The company, which has grown more than 30% in nearly every quarter since 2023, beat Wall Street’s sales expectations for the second quarter. 

Here’s how On did in its second quarter compared with what Wall Street was anticipating, based on a survey of analysts by LSEG:

  • Loss per share: 9 cents in francs ($0.11) adjusted. The figure wasn’t immediately comparable to estimates.  
  • Revenue: 749 million francs ($922 million) vs. 705 million francs ($868 million) expected

On’s net loss in the three months ended June 30 was 40.9 million francs ($50.4 million) or 12 cents ($0.15) per share, compared to a net income of $30.8 million ($37.9 million), or 10 cents ($0.12) per share, in the year-ago period. The loss was primarily driven by foreign exchange fluctuations between the U.S. dollar and the Swiss franc.
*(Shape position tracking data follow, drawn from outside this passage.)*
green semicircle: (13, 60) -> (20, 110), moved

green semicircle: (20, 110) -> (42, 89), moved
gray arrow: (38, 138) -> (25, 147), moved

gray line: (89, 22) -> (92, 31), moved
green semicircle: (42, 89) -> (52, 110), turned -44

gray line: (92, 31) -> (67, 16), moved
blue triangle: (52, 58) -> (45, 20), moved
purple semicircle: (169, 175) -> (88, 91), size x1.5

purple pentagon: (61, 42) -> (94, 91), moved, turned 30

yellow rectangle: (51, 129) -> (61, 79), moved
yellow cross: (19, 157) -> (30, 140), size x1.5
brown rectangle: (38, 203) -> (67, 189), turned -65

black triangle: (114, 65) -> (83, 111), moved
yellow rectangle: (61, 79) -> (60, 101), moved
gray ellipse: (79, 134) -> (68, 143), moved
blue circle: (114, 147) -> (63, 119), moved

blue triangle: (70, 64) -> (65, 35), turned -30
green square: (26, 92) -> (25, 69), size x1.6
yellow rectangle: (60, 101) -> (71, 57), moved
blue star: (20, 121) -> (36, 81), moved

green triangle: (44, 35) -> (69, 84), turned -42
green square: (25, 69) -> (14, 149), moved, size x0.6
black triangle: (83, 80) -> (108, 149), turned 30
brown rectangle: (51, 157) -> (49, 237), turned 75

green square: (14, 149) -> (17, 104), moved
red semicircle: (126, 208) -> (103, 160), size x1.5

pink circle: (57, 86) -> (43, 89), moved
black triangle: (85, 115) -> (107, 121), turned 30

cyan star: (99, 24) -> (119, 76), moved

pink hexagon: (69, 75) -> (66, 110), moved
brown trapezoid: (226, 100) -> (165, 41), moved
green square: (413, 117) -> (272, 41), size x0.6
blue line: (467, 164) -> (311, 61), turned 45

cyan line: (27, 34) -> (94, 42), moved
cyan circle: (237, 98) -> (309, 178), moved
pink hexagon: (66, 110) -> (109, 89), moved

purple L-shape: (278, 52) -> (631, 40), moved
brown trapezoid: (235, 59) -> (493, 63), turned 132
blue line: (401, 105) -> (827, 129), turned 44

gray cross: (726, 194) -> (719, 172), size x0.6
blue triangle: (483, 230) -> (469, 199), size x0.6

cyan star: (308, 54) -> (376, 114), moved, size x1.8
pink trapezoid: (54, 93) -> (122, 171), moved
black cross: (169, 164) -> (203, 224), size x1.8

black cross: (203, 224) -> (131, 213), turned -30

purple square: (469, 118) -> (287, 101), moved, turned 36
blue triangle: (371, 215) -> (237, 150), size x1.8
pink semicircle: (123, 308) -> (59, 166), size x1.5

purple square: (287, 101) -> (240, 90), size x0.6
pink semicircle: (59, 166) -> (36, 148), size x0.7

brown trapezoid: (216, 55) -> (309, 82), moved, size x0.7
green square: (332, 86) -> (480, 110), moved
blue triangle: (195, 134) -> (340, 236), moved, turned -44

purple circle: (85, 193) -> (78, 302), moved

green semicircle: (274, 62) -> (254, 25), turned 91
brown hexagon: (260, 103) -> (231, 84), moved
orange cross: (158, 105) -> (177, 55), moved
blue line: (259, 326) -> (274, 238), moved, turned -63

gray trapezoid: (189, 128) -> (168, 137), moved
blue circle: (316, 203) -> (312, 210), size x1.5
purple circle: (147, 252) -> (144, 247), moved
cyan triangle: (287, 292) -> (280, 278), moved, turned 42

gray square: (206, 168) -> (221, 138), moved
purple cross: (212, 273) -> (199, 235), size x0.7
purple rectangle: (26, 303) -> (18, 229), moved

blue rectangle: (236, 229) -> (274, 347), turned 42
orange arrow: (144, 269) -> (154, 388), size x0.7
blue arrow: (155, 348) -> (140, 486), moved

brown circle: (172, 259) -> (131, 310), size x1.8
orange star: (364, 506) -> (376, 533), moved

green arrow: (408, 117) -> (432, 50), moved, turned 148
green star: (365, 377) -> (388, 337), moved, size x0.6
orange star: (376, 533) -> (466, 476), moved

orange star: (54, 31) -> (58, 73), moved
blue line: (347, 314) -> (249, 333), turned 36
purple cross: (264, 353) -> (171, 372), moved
Sales rose to 749 million francs ($922 million), up 32% from 568 million francs ($699 million) a year earlier.

On, founded in Switzerland in 2010, has sought to become the most premium sportswear brand on the market. It is one of several companies that have been taking share from Nike, most notably in its running segment. The company draws a fraction of Nike’s annual sales, but it has garnered a reputation for innovation, a recent knock against the legacy sneaker giant. 

In a sneaker category that’s been relatively soft in recent years, On has consistently grown sales in the mid-double digits and still has more room to grow given how low its brand awareness is in some parts of the world. 

One key to the strategy has been balancing direct sales through its own website and stores and sales through wholesale. At a time when Nike pulled away from wholesalers, On and others filled that crucial shelf space while growing their store footprint and digital revenue. 

During the second quarter, On’s wholesale and direct-to-consumer revenue both exceeded Wall Street expectations. On’s wholesale revenue was 441 million francs ($543 million), compared to estimates of 429 million francs ($528 million), according to StreetAccount. Direct sales were 308 million francs ($379 million), compared to expectations of 279 million francs ($344 million), according to StreetAccount. 

Sales in the Americas; Europe, the Middle East and Africa; and the Asia-Pacific region all beat expectations, according to StreetAccount. 

While On doesn’t break out its performance in China, Hoffmann said it’s been a bright spot for the company, as sales grew about 50% in the second quarter compared to the year-ago period. 

“The American and the Chinese consumer is very strong for On,” said Hoffmann. “We have seen basically 50% same-store growth in our retail stores, even bigger growth in our [e-commerce] channel, and then the new stores come on top so … China is a very strong market for us.”